# Cooking is Poetry and Love



## chef david simpson (Sep 25, 2000)

Cooking is poetry and love
Ad some spice and warmth from above
Fire of life will make your feast
And sooth the soul of a hungry beast

Come down from your cloud 
For an artful chef, far to proud 
those in need of your helping start 
Will soon enjoy a soup made from the heart

Please help the homeless this holiday season and give them a little hope!

[This message has been edited by Chef David Simpson (edited 11-09-2000).]


----------



## chef david simpson (Sep 25, 2000)

Spread the word my friends. Help people remember why we are in this business. Let them know that cooking is feed the masses not just the "well-to-do"! Help a shelter in your area.


----------



## chef david simpson (Sep 25, 2000)

Does anyone agree?

[This message has been edited by Chef David Simpson (edited 11-13-2000).]


----------



## m brown (May 29, 1999)

Oui chef!

Give time, food and money 'cause we are all humans.

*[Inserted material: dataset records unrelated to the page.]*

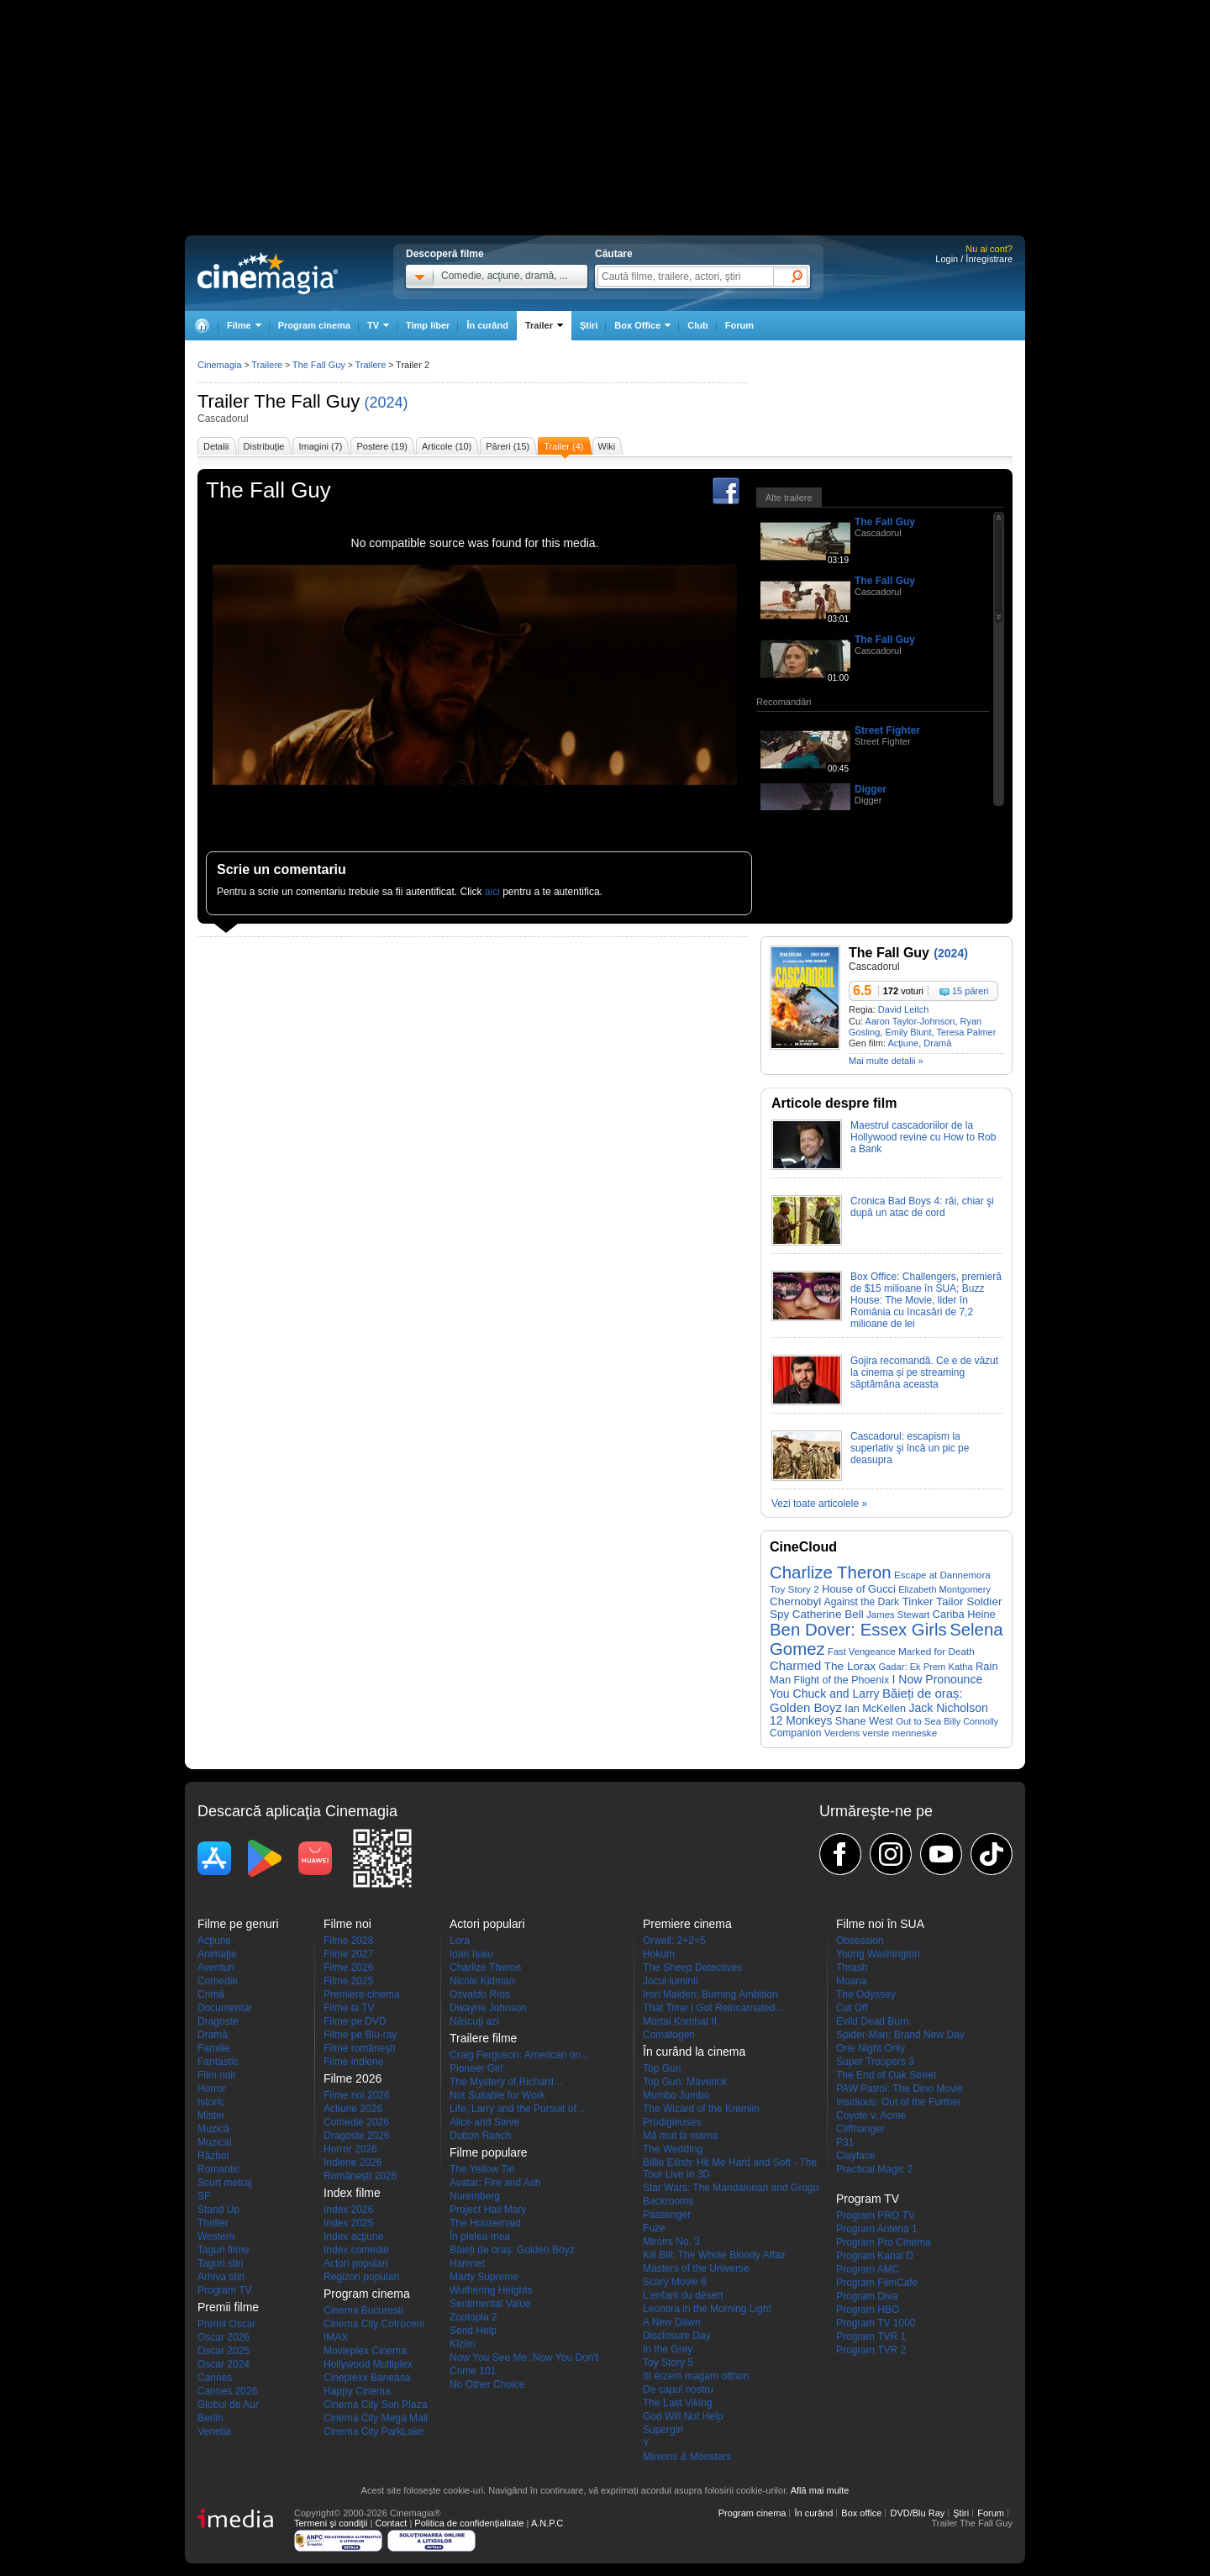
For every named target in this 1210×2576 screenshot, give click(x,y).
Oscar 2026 (223, 2337)
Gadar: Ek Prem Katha (925, 1667)
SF (203, 2196)
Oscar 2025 (223, 2351)
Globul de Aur (228, 2404)
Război (213, 2156)
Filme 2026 (348, 1967)
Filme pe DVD (355, 2021)
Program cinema (314, 325)
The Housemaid (485, 2223)
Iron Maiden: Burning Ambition (710, 1994)
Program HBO (867, 2309)
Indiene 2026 (352, 2162)
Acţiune (902, 1043)
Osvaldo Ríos (480, 1994)
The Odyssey (866, 1994)
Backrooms (668, 2201)
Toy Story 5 (668, 2362)
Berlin (210, 2418)
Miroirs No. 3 (671, 2241)
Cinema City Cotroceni (374, 2324)
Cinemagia (219, 365)
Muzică (213, 2129)
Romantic (218, 2169)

I will be cooking for a shelter once a month starting in Jan. I love doing it because you are feeding humanity when you help out another soul. Plus you gain insight into different customs, these are folks with pasts and traditions and we try to protect and accomidate that.


----------



## chef david simpson (Sep 25, 2000)

I work on Christmas morning and do a dinner that same night. Some chefs seem to belittle the homeless people, I think their not very true to their profession. The ones who cook with passion and fury are the ones I commend and respect the most. Thank you m brown. It's people like you who make life worth living.


----------



## unichef (Aug 14, 2000)

We do the Coalition for the Homeless here in Orlando once a month. The chef there tells me that during the holidays they have so much food and help that they can't even use it all. Then the rest of the year they are scrapping the bottom of the barrel. 

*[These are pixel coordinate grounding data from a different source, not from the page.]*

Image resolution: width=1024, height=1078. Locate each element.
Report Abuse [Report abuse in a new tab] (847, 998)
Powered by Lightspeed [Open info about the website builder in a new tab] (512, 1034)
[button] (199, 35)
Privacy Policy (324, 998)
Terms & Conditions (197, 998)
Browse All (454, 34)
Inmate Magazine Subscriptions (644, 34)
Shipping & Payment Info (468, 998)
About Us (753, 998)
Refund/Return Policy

It's great to help the homeless and those in need, just remember them the rest of the year also.


----------



## mezzaluna (Aug 29, 2000)

What a great poem, Chef David. My former synagogue was so small that we couldn't take weekly duty at the local soup kitchen, so we took all the Christian holidays (and then some) and made the meals for about 150-200 people. I was in charge for 5 years. It was so satisfying to come in at 8 a.m., having shopped the previous day, to prepare homemade soup, baked turkey or ham, potatoes, etc. for the meal. I got to use a 10-burner range (do they call that a piano??) and all the 'real' kitchen equipment to my heart's content. I also fed the volunteers. I had an old, grizzled guy grabbed me by the arm as I ladled soup- he told me fiercely to give his compliments to the chef! But the feeling of doing something right is at least as warming as a bowl of soup.


----------



## mudbug (Dec 30, 1999)

Very good poem.

UniChef has a good point about the rest of the year.

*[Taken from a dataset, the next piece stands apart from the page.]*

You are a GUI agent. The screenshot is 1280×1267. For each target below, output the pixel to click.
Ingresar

This is somewhat related to the topic of "Chefs Helping Others" at http://www.cheftalkcafe.com/ubb/Forum3/HTML/000225.html


----------



## pastachef (Nov 19, 1999)

I very much love your poem, Chef David. I just found it. It's weird how some boards come up that never came up on my screen before.


----------



## french dough (Jul 13, 2012)

Thank you chef for such a wonderful poem, food is love, love is food. It reminds me of my days helping at my local homeless shelter and all the warmth that was spread during those times


----------